[What to work on]: Show me each line of the listing below where the word "sont" appears.

┌──

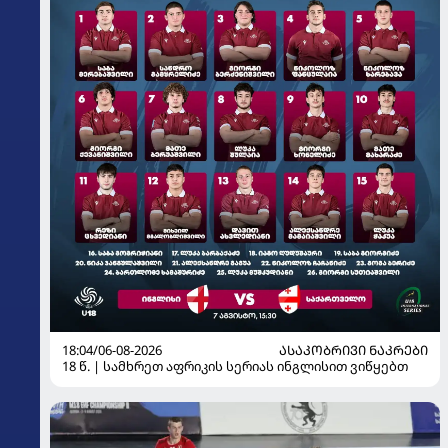
18:04/06-08-2026
ᲐᲡᲐᲙᲝᲑᲠᲘᲕᲘ ᲜᲐᲙᲠᲔᲑᲘ
18 წ. | სამხრეთ აფრიკის სერიას ინგლისით ვიწყებთ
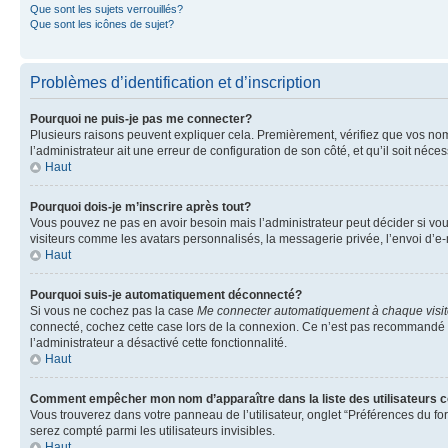
Que sont les sujets verrouillés?
Que sont les icônes de sujet?
Problèmes d’identification et d’inscription
Pourquoi ne puis-je pas me connecter?
Plusieurs raisons peuvent expliquer cela. Premièrement, vérifiez que vos nom d’
l’administrateur ait une erreur de configuration de son côté, et qu’il soit néces
Haut
Pourquoi dois-je m’inscrire après tout?
Vous pouvez ne pas en avoir besoin mais l’administrateur peut décider si vou
visiteurs comme les avatars personnalisés, la messagerie privée, l’envoi d’e-
Haut
Pourquoi suis-je automatiquement déconnecté?
Si vous ne cochez pas la case
Me connecter automatiquement à chaque visi
connecté, cochez cette case lors de la connexion. Ce n’est pas recommandé si 
l’administrateur a désactivé cette fonctionnalité.
Haut
Comment empêcher mon nom d’apparaître dans la liste des utilisateurs 
Vous trouverez dans votre panneau de l’utilisateur, onglet “Préférences du fo
serez compté parmi les utilisateurs invisibles.
Haut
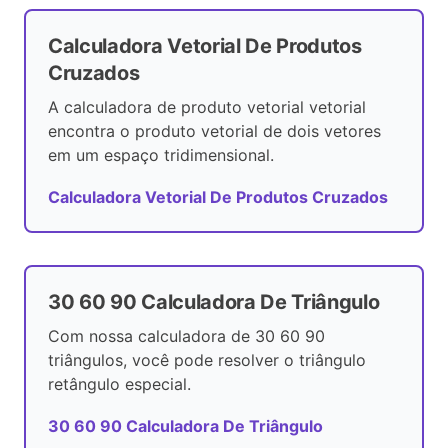
Calculadora Vetorial De Produtos
Cruzados
A calculadora de produto vetorial vetorial
encontra o produto vetorial de dois vetores
em um espaço tridimensional.
Calculadora Vetorial De Produtos Cruzados
30 60 90 Calculadora De Triângulo
Com nossa calculadora de 30 60 90
triângulos, você pode resolver o triângulo
retângulo especial.
30 60 90 Calculadora De Triângulo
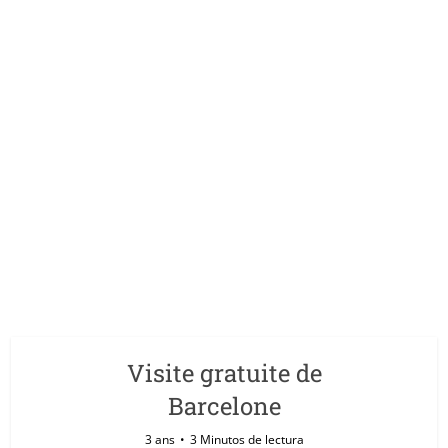
Visite gratuite de
Barcelone
3 ans
3 Minutos de lectura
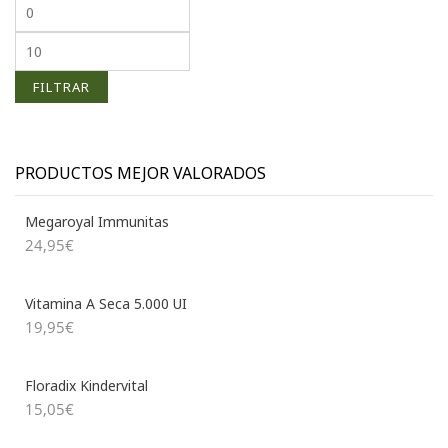
Precio mínimo
Precio máximo
FILTRAR
PRODUCTOS MEJOR VALORADOS
Megaroyal Immunitas
24,95
€
Vitamina A Seca 5.000 UI
19,95
€
Floradix Kindervital
15,05
€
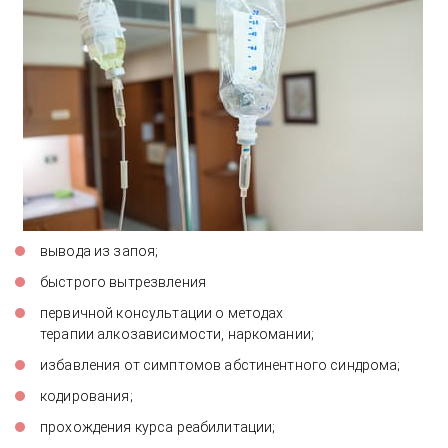
вывода из запоя;
быстрого вытрезвления
первичной консультации о методах
терапии алкозависимости, наркомании;
избавления от симптомов абстинентного синдрома;
кодирования;
прохождения курса реабилитации;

└──

[Output]:
Que sont les sujets verrouillés?
Que sont les icônes de sujet?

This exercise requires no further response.